[Data extract Boundary: Start]

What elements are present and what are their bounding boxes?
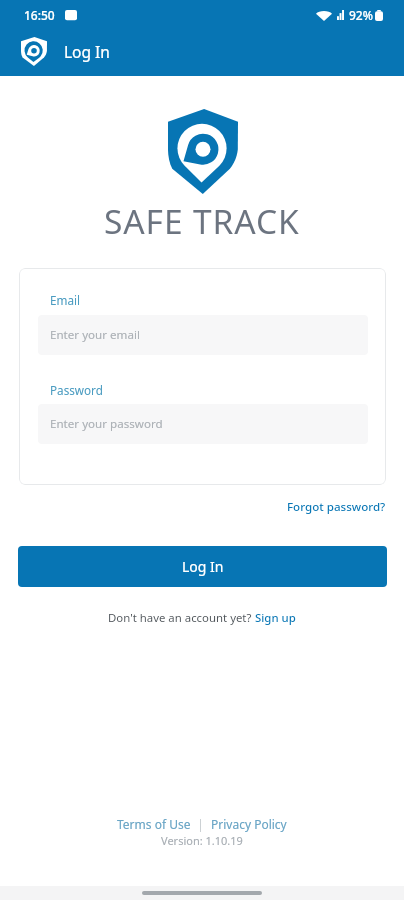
staticText: 16:50 — [24, 7, 55, 23]
staticText: SAFE TRACK — [104, 198, 300, 244]
button[interactable]: Terms of Use — [117, 816, 191, 832]
staticText: Enter your email — [50, 327, 140, 343]
button[interactable]: Privacy Policy — [211, 816, 287, 832]
staticText: Password — [50, 382, 103, 398]
staticText: Log In — [182, 557, 224, 576]
staticText: Terms of Use — [117, 816, 191, 832]
staticText: Version: 1.10.19 — [161, 833, 243, 848]
staticText: Sign up — [255, 610, 296, 626]
staticText: Don't have an account yet? — [108, 610, 255, 626]
staticText: Email — [50, 292, 81, 308]
button[interactable]: Log In — [18, 546, 387, 587]
button[interactable]: Safe Track logo — [21, 37, 47, 66]
button[interactable]: Enter your password — [38, 404, 368, 444]
staticText: Enter your password — [50, 416, 163, 432]
button[interactable]: Enter your email — [38, 315, 368, 355]
staticText: Privacy Policy — [211, 816, 287, 832]
button[interactable]: Sign up — [255, 610, 296, 626]
staticText: Forgot password? — [287, 499, 386, 515]
staticText: | — [191, 816, 211, 832]
button[interactable]: Forgot password? — [279, 495, 404, 519]
staticText: 92% — [349, 7, 373, 23]
staticText: Log In — [64, 41, 110, 62]
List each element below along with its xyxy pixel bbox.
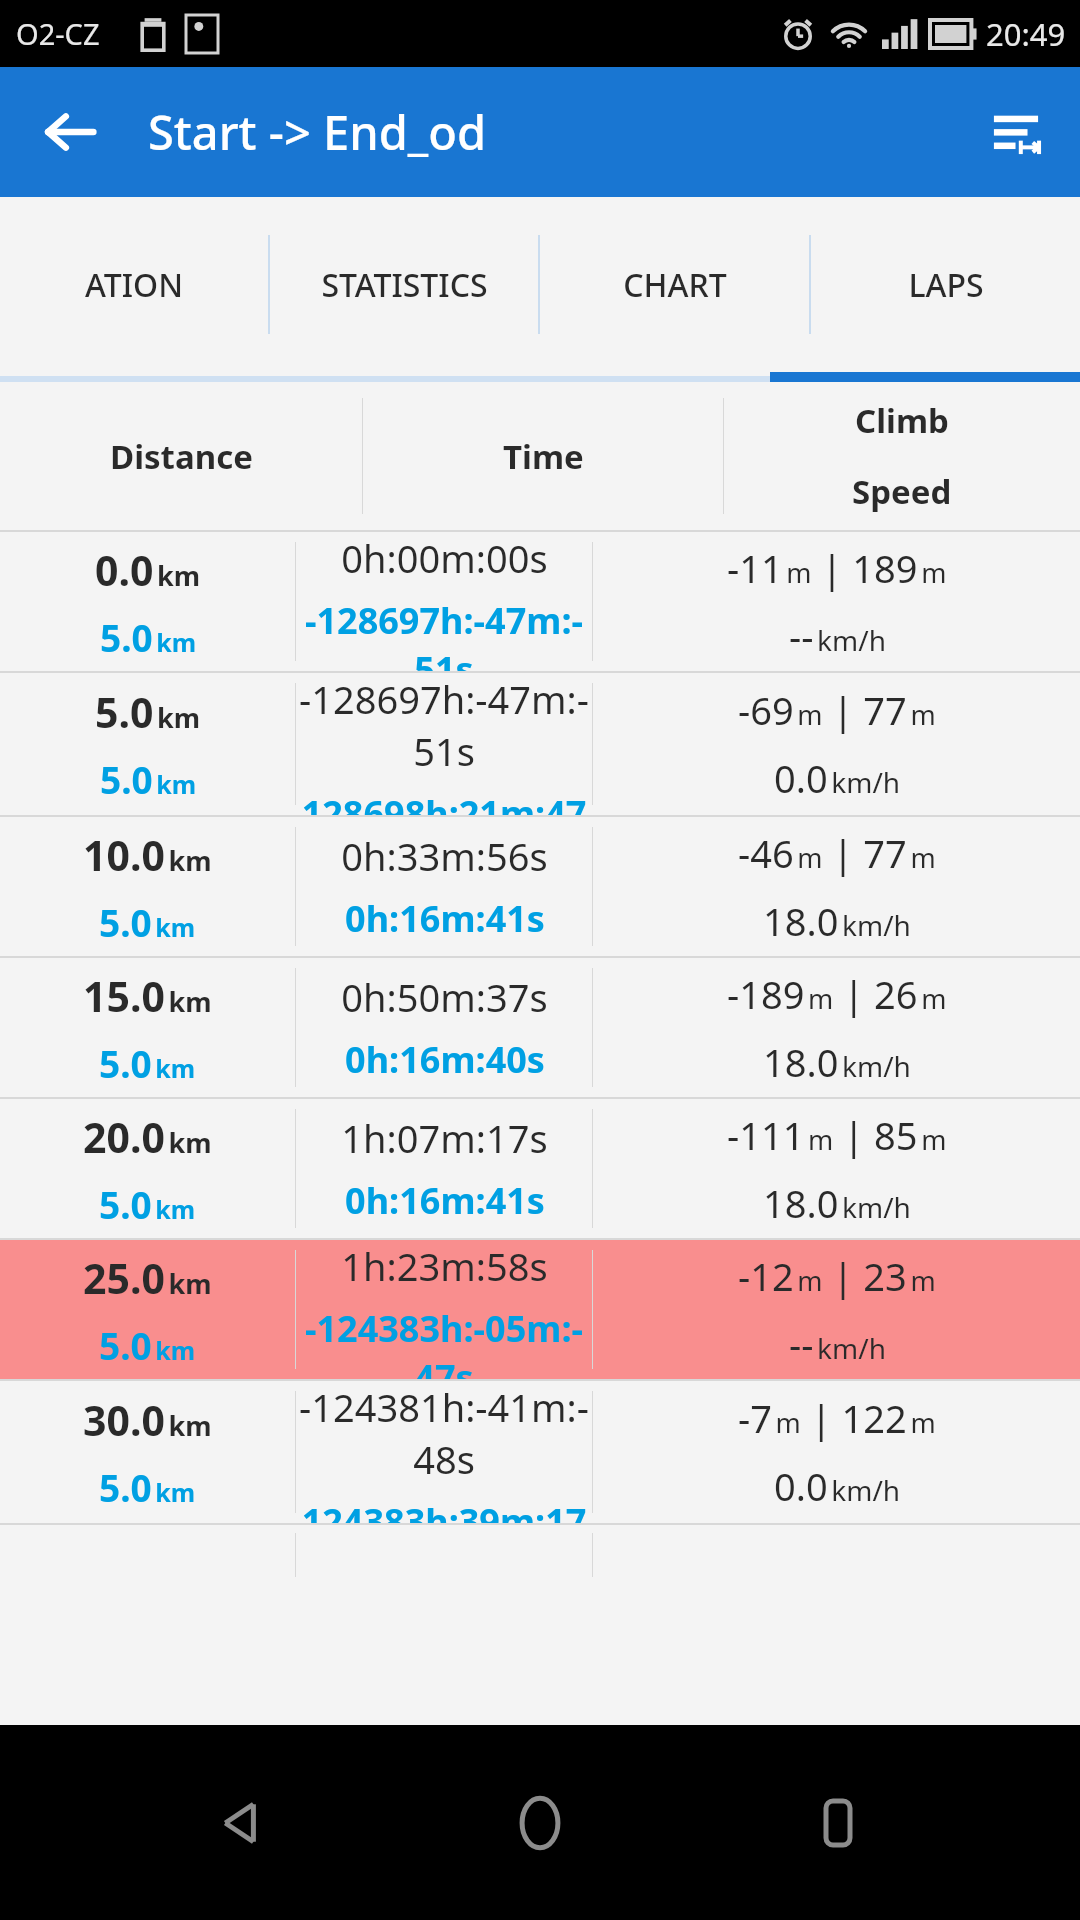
button[interactable]: 20.0 km (0, 1099, 1080, 1238)
staticText: 0.0 km/h (774, 1460, 901, 1512)
staticText: O2-CZ (16, 14, 100, 53)
button[interactable]: ATION (0, 197, 268, 372)
staticText: 0h:50m:37s (341, 971, 548, 1023)
staticText: 128698h:21m:47s (298, 789, 590, 815)
staticText: 20:49 (986, 13, 1066, 55)
button[interactable]: CHART (540, 197, 809, 372)
staticText: 18.0 km/h (763, 1177, 911, 1229)
staticText: -128697h:-47m:-51s (298, 673, 590, 777)
staticText: 15.0 km (83, 968, 212, 1024)
staticText: Speed (852, 469, 952, 514)
staticText: 5.0 km (100, 754, 197, 804)
staticText: -12 m | 23 m (738, 1250, 936, 1302)
staticText: 0.0 km (95, 542, 201, 598)
button[interactable]: STATISTICS (270, 197, 538, 372)
button[interactable]: 30.0 km (0, 1381, 1080, 1523)
staticText: 18.0 km/h (763, 895, 911, 947)
staticText: 30.0 km (83, 1392, 212, 1448)
button[interactable]: 0.0 km (0, 532, 1080, 671)
staticText: ATION (85, 263, 183, 307)
staticText: 0h:16m:40s (345, 1035, 545, 1084)
button[interactable]: Sort (976, 92, 1056, 172)
staticText: Climb (855, 398, 949, 443)
staticText: 0h:16m:41s (345, 1176, 545, 1225)
staticText: 5.0 km (99, 1179, 196, 1229)
staticText: LAPS (908, 263, 984, 307)
staticText: 5.0 km (95, 684, 201, 740)
button[interactable]: 15.0 km (0, 958, 1080, 1097)
staticText: 5.0 km (99, 1462, 196, 1512)
staticText: 0h:33m:56s (341, 830, 548, 882)
staticText: 10.0 km (83, 827, 212, 883)
button[interactable]: Home (485, 1768, 595, 1878)
button[interactable]: LAPS (811, 197, 1080, 372)
staticText: 5.0 km (100, 612, 197, 662)
button[interactable]: Back (188, 1768, 298, 1878)
staticText: -7 m | 122 m (738, 1392, 936, 1444)
staticText: CHART (623, 263, 727, 307)
staticText: 5.0 km (99, 1038, 196, 1088)
button[interactable]: 5.0 km (0, 673, 1080, 815)
staticText: 1h:07m:17s (341, 1112, 548, 1164)
staticText: 25.0 km (83, 1250, 212, 1306)
staticText: 0h:16m:41s (345, 894, 545, 943)
staticText: -69 m | 77 m (738, 684, 936, 736)
staticText: 1h:23m:58s (341, 1240, 548, 1292)
staticText: -128697h:-47m:-51s (298, 596, 590, 671)
staticText: 5.0 km (99, 897, 196, 947)
staticText: Time (503, 434, 584, 479)
staticText: -124383h:-05m:-47s (298, 1304, 590, 1379)
staticText: -46 m | 77 m (738, 827, 936, 879)
button[interactable]: Recent apps (783, 1768, 893, 1878)
staticText: -111 m | 85 m (727, 1109, 947, 1161)
staticText: Start -> End_od (148, 100, 487, 164)
staticText: -11 m | 189 m (727, 542, 947, 594)
staticText: -- km/h (789, 610, 886, 662)
staticText: 124383h:39m:17s (298, 1497, 590, 1523)
staticText: -189 m | 26 m (727, 968, 947, 1020)
button[interactable]: 10.0 km (0, 817, 1080, 956)
staticText: 5.0 km (99, 1320, 196, 1370)
staticText: -124381h:-41m:-48s (298, 1381, 590, 1485)
staticText: STATISTICS (321, 263, 488, 307)
staticText: 0h:00m:00s (341, 532, 548, 584)
staticText: -- km/h (789, 1318, 886, 1370)
staticText: 0.0 km/h (774, 752, 901, 804)
staticText: Distance (110, 434, 253, 479)
staticText: 20.0 km (83, 1109, 212, 1165)
button[interactable]: Back (32, 94, 108, 170)
button[interactable]: 25.0 km (0, 1240, 1080, 1379)
staticText: 18.0 km/h (763, 1036, 911, 1088)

[Data extract Boundary: End]

→ The problem: Each line holding "STATISTICS" in the records should be copied out.

→ Exercise answer:
button[interactable]: STATISTICS (270, 197, 538, 372)
staticText: STATISTICS (321, 263, 488, 307)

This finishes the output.